TASK DESCRIPTION: Nothing but an exact repeat of the data, with pictures removed, belongs in the answer.

Saved data entries:
——
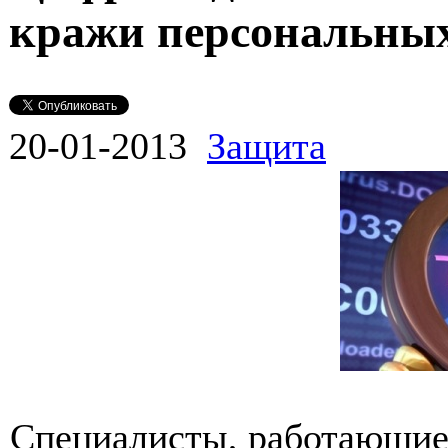
кражи персональны
20-01-2013
Защита
Специалисты, работающие 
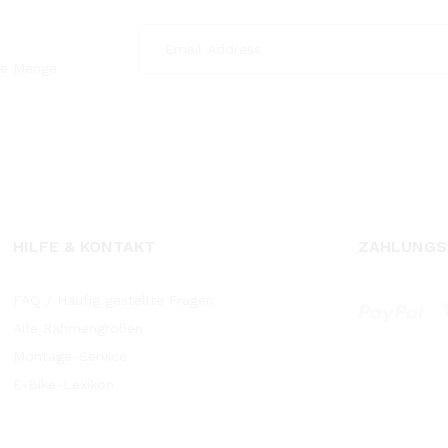
ede Menge
HILFE & KONTAKT
ZAHLUNGS
FAQ / Häufig gestellte Fragen
Alle Rahmengrößen
Montage-Service
E-Bike-Lexikon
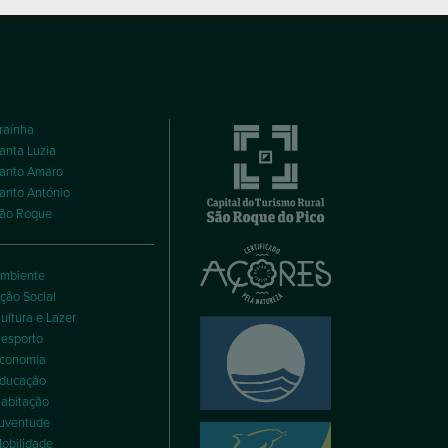
raínha
anta Luzia
anto Amaro
anto António
ão Roque
mbiente
ção Social
ultura e Lazer
esporto
conomia
ducação
abitação
uventude
obilidade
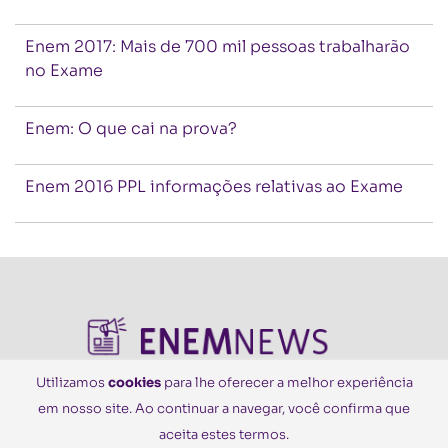
Enem 2017: Mais de 700 mil pessoas trabalharão
no Exame
Enem: O que cai na prova?
Enem 2016 PPL informações relativas ao Exame
Utilizamos
cookies
para lhe oferecer a melhor experiência
em nosso site. Ao continuar a navegar, você confirma que
© Todos os Direitos Reservados
aceita estes termos.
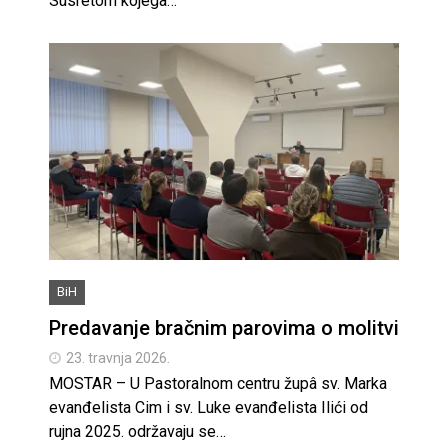
Susretom kojega…
BiH
Predavanje bračnim parovima o molitvi
23. travnja 2026.
MOSTAR – U Pastoralnom centru župâ sv. Marka
evanđelista Cim i sv. Luke evanđelista Ilići od
rujna 2025. održavaju se…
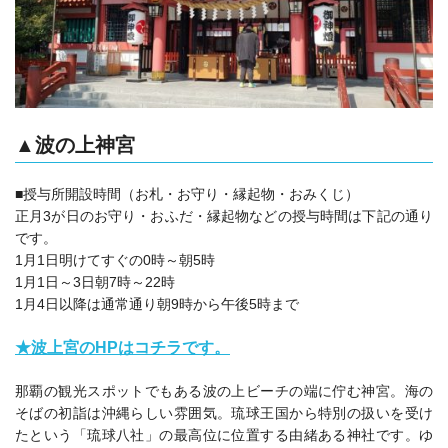
▲波の上神宮
■授与所開設時間（お札・お守り・縁起物・おみくじ）
正月3が日のお守り・おふだ・縁起物などの授与時間は下記の通り
です。
1月1日明けてすぐの0時～朝5時
1月1日～3日朝7時～22時
1月4日以降は通常通り朝9時から午後5時まで
★波上宮のHPはコチラです。
那覇の観光スポットでもある波の上ビーチの端に佇む神宮。海の
そばの初詣は沖縄らしい雰囲気。琉球王国から特別の扱いを受け
たという「琉球八社」の最高位に位置する由緒ある神社です。ゆ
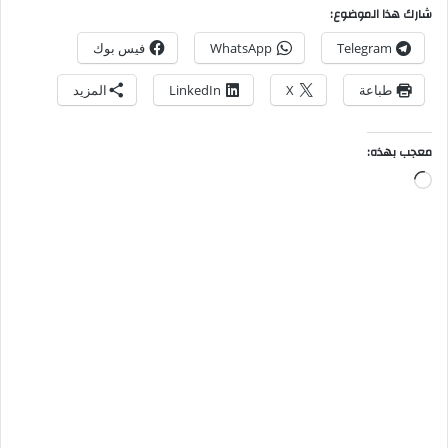
شارك هذا الموضوع:
Telegram
WhatsApp
فيس بوك
طباعة
X
LinkedIn
المزيد
معجب بهذه:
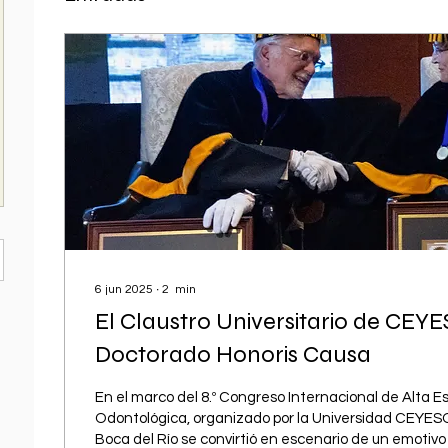
6 jun 2025
∙
2
min
El Claustro Universitario de CEY
Doctorado Honoris Causa
En el marco del 8.º Congreso Internacional de Alta E
Odontológica, organizado por la Universidad CEYESO
Boca del Río se convirtió en escenario de un emotiv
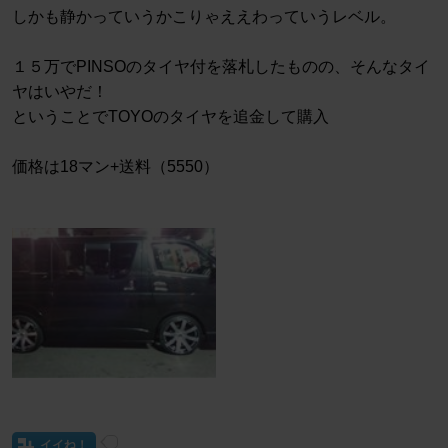
しかも静かっていうかこりゃええわっていうレベル。
１５万でPINSOのタイヤ付を落札したものの、そんなタイ
ヤはいやだ！
ということでTOYOのタイヤを追金して購入
価格は18マン+送料（5550）
イイね！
——
TASK RESPONSE:
кражи персональны
20-01-2013
Защита
Специалисты, работающие 
ede Menge
HILFE & KONTAKT
ZAHLUNGS
FAQ / Häufig gestellte Fragen
Alle Rahmengrößen
Montage-Service
E-Bike-Lexikon
raínha
anta Luzia
anto Amaro
anto António
ão Roque
mbiente
ção Social
ultura e Lazer
esporto
conomia
ducação
abitação
uventude
obilidade
Enem 2017: Mais de 700 mil pessoas trabalharão
no Exame
Enem: O que cai na prova?
Enem 2016 PPL informações relativas ao Exame
Utilizamos
cookies
para lhe oferecer a melhor experiência
em nosso site. Ao continuar a navegar, você confirma que
© Todos os Direitos Reservados
aceita estes termos.
Susretom kojega…
BiH
Predavanje bračnim parovima o molitvi
23. travnja 2026.
MOSTAR – U Pastoralnom centru župâ sv. Marka
evanđelista Cim i sv. Luke evanđelista Ilići od
rujna 2025. održavaju se…
▲波の上神宮
■授与所開設時間（お札・お守り・縁起物・おみくじ）
正月3が日のお守り・おふだ・縁起物などの授与時間は下記の通り
です。
1月1日明けてすぐの0時～朝5時
1月1日～3日朝7時～22時
1月4日以降は通常通り朝9時から午後5時まで
★波上宮のHPはコチラです。
那覇の観光スポットでもある波の上ビーチの端に佇む神宮。海の
そばの初詣は沖縄らしい雰囲気。琉球王国から特別の扱いを受け
たという「琉球八社」の最高位に位置する由緒ある神社です。ゆ
شارك هذا الموضوع:
Telegram
WhatsApp
فيس بوك
طباعة
X
LinkedIn
المزيد
معجب بهذه:
6 jun 2025
∙
2
min
El Claustro Universitario de CEY
Doctorado Honoris Causa
En el marco del 8.º Congreso Internacional de Alta E
Odontológica, organizado por la Universidad CEYESO
Boca del Río se convirtió en escenario de un emotiv
しかも静かっていうかこりゃええわっていうレベル。
１５万でPINSOのタイヤ付を落札したものの、そんなタイ
ヤはいやだ！
ということでTOYOのタイヤを追金して購入
価格は18マン+送料（5550）
イイね！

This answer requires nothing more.